Now we have Margo Robbie who looks like a blonde hausfrau rather than the wild dark slip of a girl that was Cathy, (and at 35 she's too old looking IMO) a soundtrack from Hell and a Fifty Shades of Shagfest. I mean, this shouldn't be allowed. Half the magic of the original was the passion between Healthcliff and Cathy, the doomed love affair that never really was. I don't want to see Heathcliff's thrutching buttocks or Cathy's tits. I want my own imagination to run barefoot through the whole movie.
That bouquet looks like one of those cheap Temu nappy things you buy shaped as flowers.
Magica said
Feb 9 10:24 PM, 2026
Couldn't agree more. Why do they keep messing with great films.
Yet another remake of the romantic classic Wuthering Heights. It's a book I've read several times, and each time it's a rich tapestry of mood, nuance, thwarted emotions, sexual tension and passionate unrequited love.
Now we have Margo Robbie who looks like a blonde hausfrau rather than the wild dark slip of a girl that was Cathy, (and at 35 she's too old looking IMO) a soundtrack from Hell and a Fifty Shades of Shagfest.
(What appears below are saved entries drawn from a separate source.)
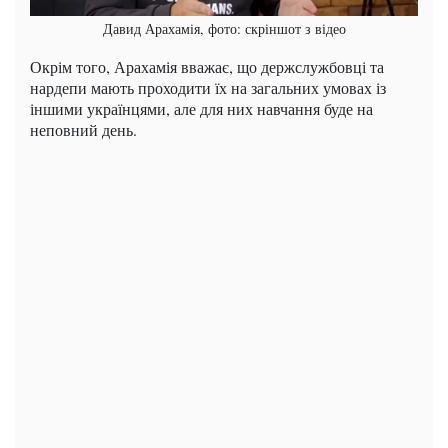
Давид Арахамія, фото: скріншот з відео
Окрім того, Арахамія вважає, що держслужбовці та
нардепи мають проходити їх на загальних умовах із
іншими українцями, але для них навчання буде на
неповний день.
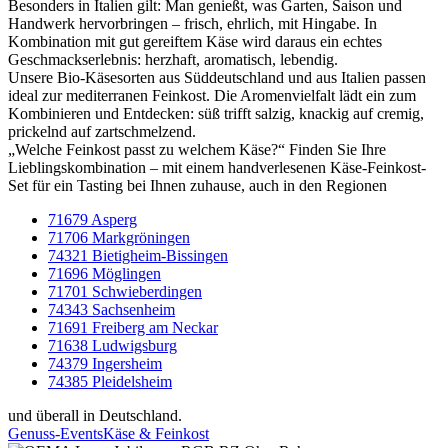
Besonders in Italien gilt: Man genießt, was Garten, Saison und
Handwerk hervorbringen – frisch, ehrlich, mit Hingabe. In
Kombination mit gut gereiftem Käse wird daraus ein echtes
Geschmackserlebnis: herzhaft, aromatisch, lebendig.
Unsere Bio-Käsesorten aus Süddeutschland und aus Italien passen
ideal zur mediterranen Feinkost. Die Aromenvielfalt lädt ein zum
Kombinieren und Entdecken: süß trifft salzig, knackig auf cremig,
prickelnd auf zartschmelzend.
„Welche Feinkost passt zu welchem Käse?“ Finden Sie Ihre
Lieblingskombination – mit einem handverlesenen Käse-Feinkost-
Set für ein Tasting bei Ihnen zuhause, auch in den Regionen
71679 Asperg
71706 Markgröningen
74321 Bietigheim-Bissingen
71696 Möglingen
71701 Schwieberdingen
74343 Sachsenheim
71691 Freiberg am Neckar
71638 Ludwigsburg
74379 Ingersheim
74385 Pleidelsheim
und überall in Deutschland.
Genuss-Events
Käse & Feinkost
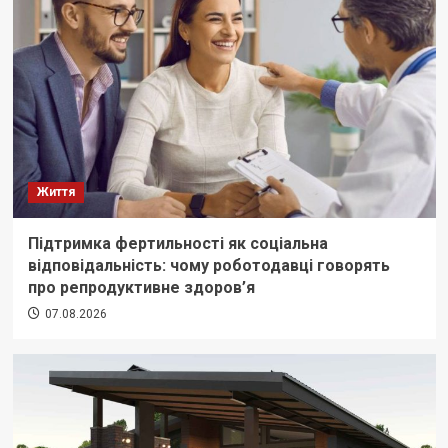
Життя
Підтримка фертильності як соціальна
відповідальність: чому роботодавці говорять
про репродуктивне здоров’я
07.08.2026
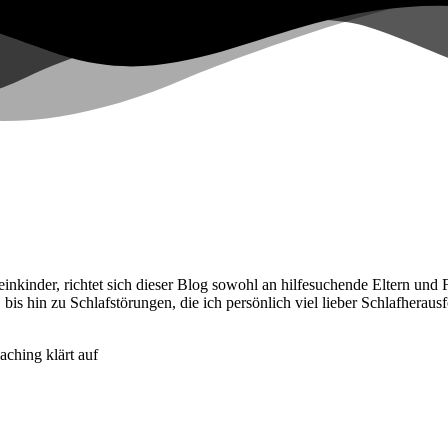
nder, richtet sich dieser Blog sowohl an hilfesuchende Eltern und Fach
, bis hin zu Schlafstörungen, die ich persönlich viel lieber Schlafhera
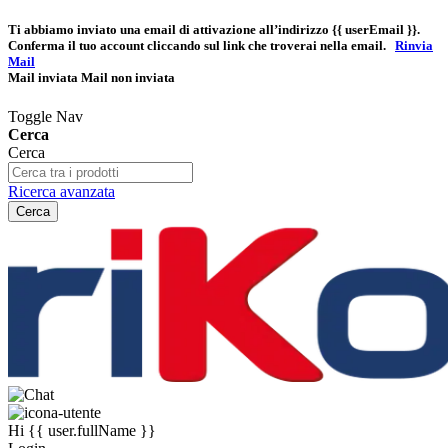
Ti abbiamo inviato una email di attivazione all’indirizzo
{{ userEmail }}
.
Conferma il tuo account cliccando sul link che troverai nella email.
Rinvia
Mail
Mail inviata
Mail non inviata
Toggle Nav
Cerca
Cerca
Ricerca avanzata
Cerca
Hi
{{ user.fullName }}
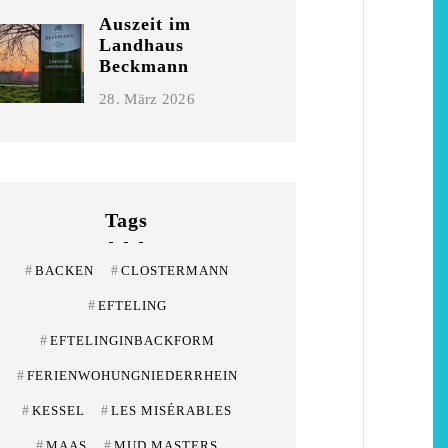
Niederrhein
Garnier
Auszeit im
Landhaus
2. Mai 2026
5. April 2026
Beckmann
28. März 2026
Tags
#
BACKEN
#
CLOSTERMANN
#
EFTELING
#
EFTELINGINBACKFORM
#
FERIENWOHUNGNIEDERRHEIN
#
KESSEL
#
LES MISÉRABLES
#
MAAS
#
MUD MASTERS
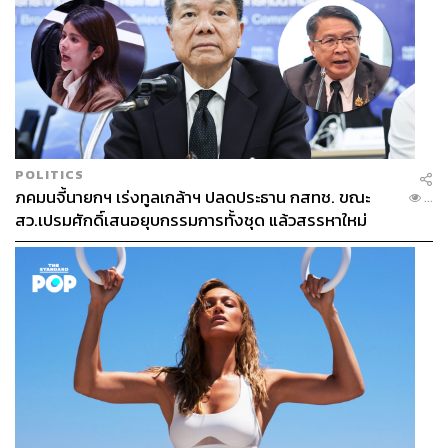
POLITICS
ภคมนจี้นายกฯ เร่งทูลเกล้าฯ ปลดประธาน กสทช. ขณะ
...
สว.เปรมศักดิ์เสนอยุบกรรมการทั้งชุด แล้วสรรหาใหม่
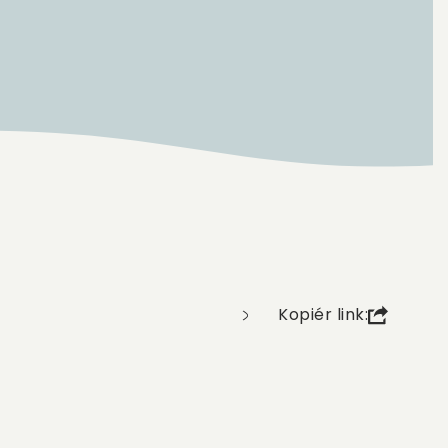
Kopiér link:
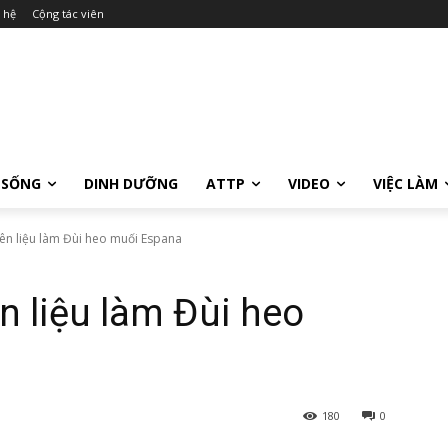
 hệ
Cộng tác viên
 SỐNG
DINH DƯỠNG
ATTP
VIDEO
VIỆC LÀM
ên liệu làm Đùi heo muối Espana
n liệu làm Đùi heo
180
0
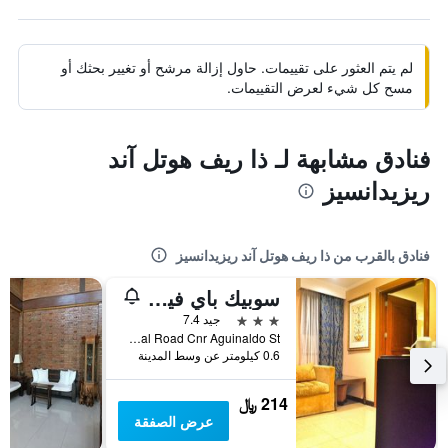
لم يتم العثور على تقييمات. حاول إزالة مرشح أو تغيير بحثك أو
مسح كل شيء لعرض التقييمات.
فنادق مشابهة لـ ذا ريف هوتل آند
ريزيدانسيز
فنادق بالقرب من ذا ريف هوتل آند ريزيدانسيز
سوبيك باي فينيزيا هوتل
3 نجوم
جيد 7.4
Bldg 675, Canal Road Cnr Aguinaldo St., أولونجابو سيتي, الفلبين
0.6 كيلومتر عن وسط المدينة
214 ﷼
عرض الصفقة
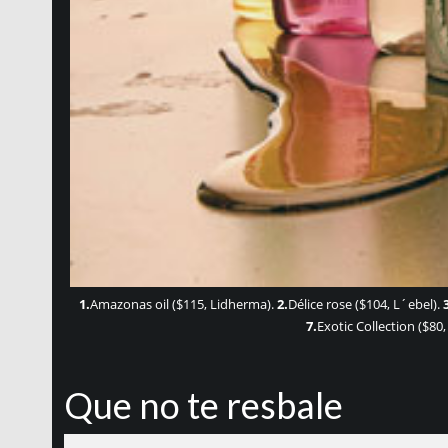
1.
Amazonas oil ($115, Lidherma).
2.
Délice rose ($104, L´ebel).
7.
Exotic Collection ($80
Que no te resbale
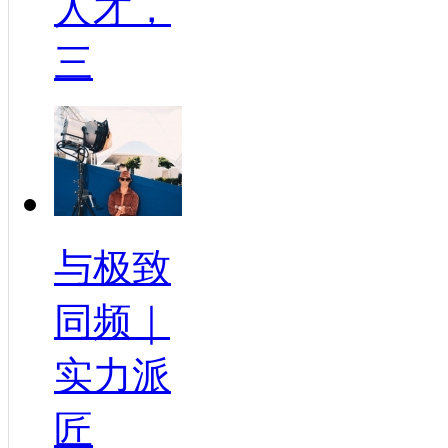
人才，
三
与极致
同频｜
实力派
匠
I mean, this shouldn't be allowed. Half the magic of the original was the passion between Healthcliff and Cathy, the doomed love affair that never really was. I don't want to see Heathcliff's thrutching buttocks or Cathy's tits. I want my own imagination to run barefoot through the whole movie.
That bouquet looks like one of those cheap Temu nappy things you buy shaped as flowers.